1 Department of Animal Science, Biotechnical Faculty, University of Ljubljana , Domzale, Slovenia .
2 Laboratory for Clinical Immunology and Molecular Genetics, University Clinic of Respiratory and Allergic Diseases , Golnik, Slovenia .
OMICS. 2018 Jun;22(6):392-409. doi: 10.1089/omi.2018.0036.

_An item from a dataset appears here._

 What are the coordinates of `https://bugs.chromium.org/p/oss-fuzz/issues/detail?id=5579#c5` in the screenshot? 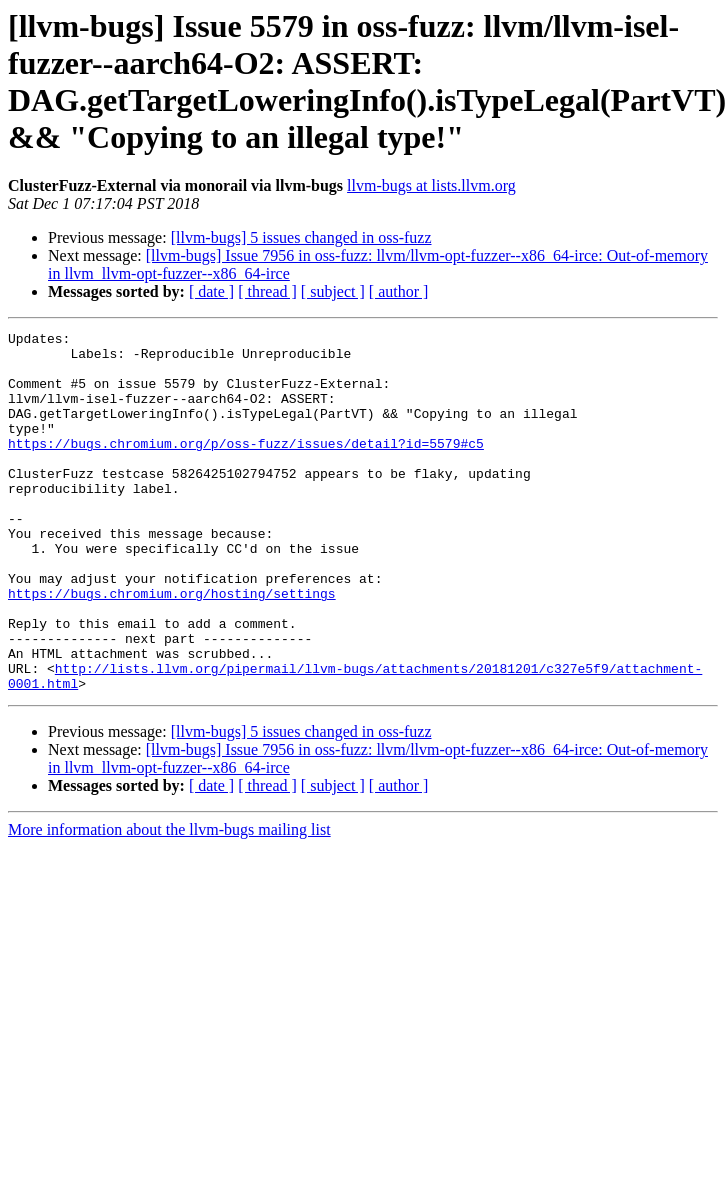 It's located at (246, 467).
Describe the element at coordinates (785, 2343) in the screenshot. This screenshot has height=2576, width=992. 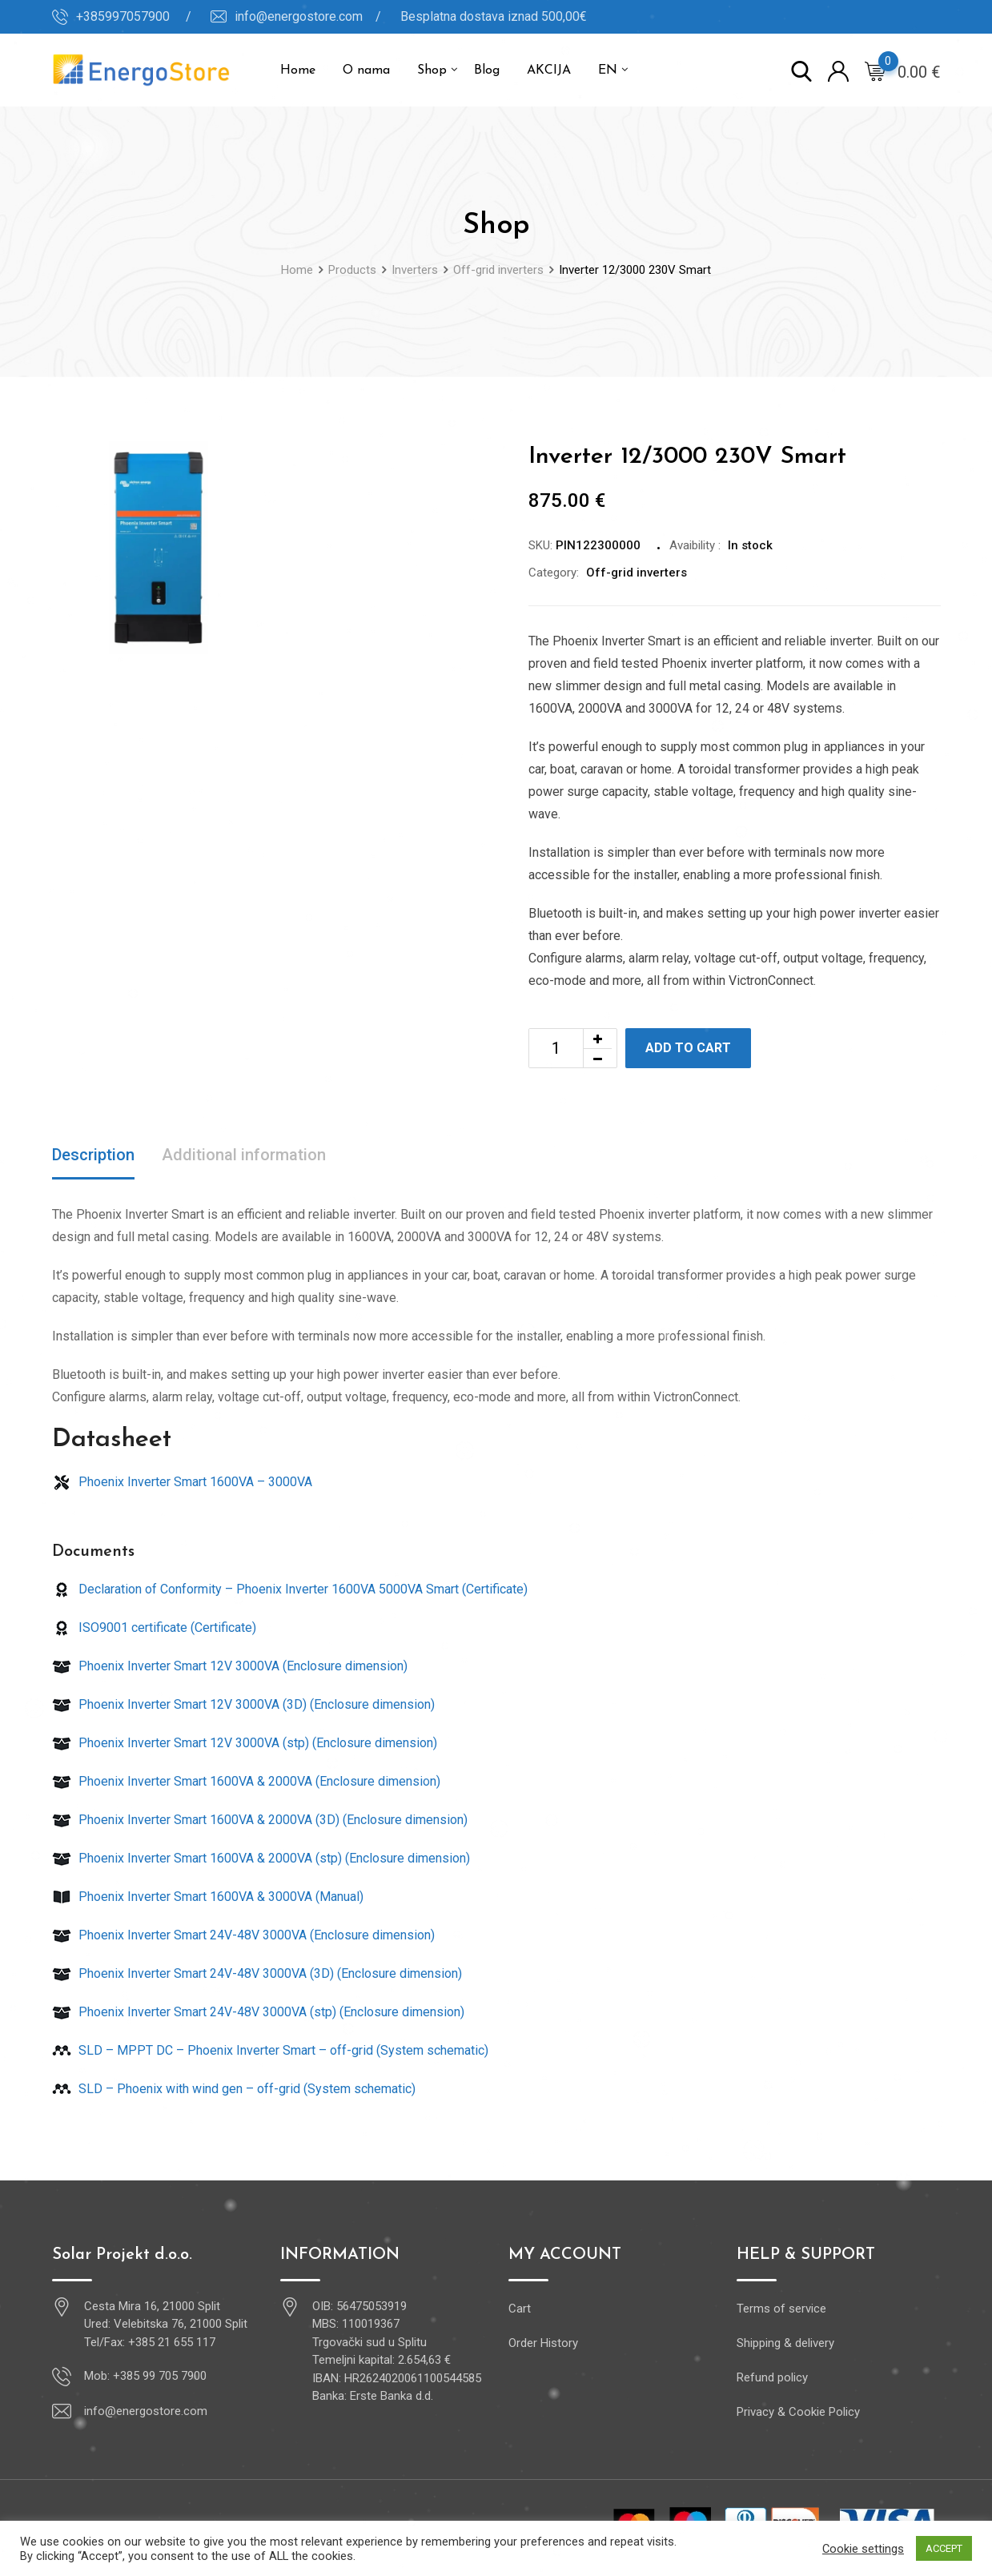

Asthma is a common complex disorder and has been subject to intensive omics research for disease susceptibility and therapeutic innovation. Candidate biomarkers of asthma and its precision treatment demand that they stand the test of multiomics data triangulation before they can be prioritized for clinical applications. We classified the biomarkers of asthma after a search of the literature and based on whether or not a given biomarker candidate is reported in multiple omics platforms and methodologies, using PubMed and Web of Science, we identified omics studies of asthma conducted on diverse platforms using keywords, such as asthma, genomics, metabolomics, and epigenomics. We extracted data about asthma candidate biomarkers from 73 articles and developed a catalog of 190 potential asthma biomarkers (167 human, 23 animal data), comprising DNA loci, transcripts, proteins, metabolites, epimutations, and noncoding RNAs. The data were sorted according to 13 omics types: genomics, epigenomics, transcriptomics, proteomics, interactomics, metabolomics, ncRNAomics, glycomics, lipidomics, environmental omics, pharmacogenomics, phenomics, and integrative omics. Importantly, we found that 10 candidate biomarkers were apparent in at least two or more omics levels, thus promising potential for further biomarker research and development and precision medicine applications. This multiomics catalog reported herein for the first time contributes to future decision-making on prioritization of biomarkers and validation efforts for precision medicine in asthma. The findings may also facilitate meta-analyses and integrative omics studies in the future.
哮喘是一种常见的复杂疾病,一直是疾病易感性和治疗创新的组学研究的重点。哮喘及其精准治疗的候选生物标志物需要经过多组学数据三角测量的检验,才能优先考虑用于临床应用。我们在文献检索的基础上对哮喘的生物标志物进行了分类,并根据给定的生物标志物候选者是否在多个组学平台和方法中报告,使用 PubMed 和 Web of Science 来确定使用哮喘、基因组学、代谢组学和表观基因组学等关键词在不同平台上进行的哮喘组学研究。我们从 73 篇文章中提取了哮喘候选生物标志物的数据,并开发了一个包含 190 个潜在哮喘生物标志物的目录(167 个人类,23 个动物数据),包括 DNA 基因座、转录本、蛋白质、代谢物、表观突变和非编码 RNA。这些数据根据 13 种组学类型进行了分类:基因组学、表观基因组学、转录组学、蛋白质组学、相互作用组学、代谢组学、ncRNA 组学、糖组学、脂质组学、环境组学、药物基因组学、表型组学和综合组学。重要的是,我们发现有 10 个候选生物标志物至少在两种或更多的组学水平上显现出来,因此有进一步进行生物标志物研究和开发以及精准医学应用的潜力。本文首次报道的这个多组学目录有助于未来在哮喘精准医学中对生物标志物进行优先级排序和验证工作的决策。这些发现也可能为未来的荟萃分析和综合组学研究提供便利。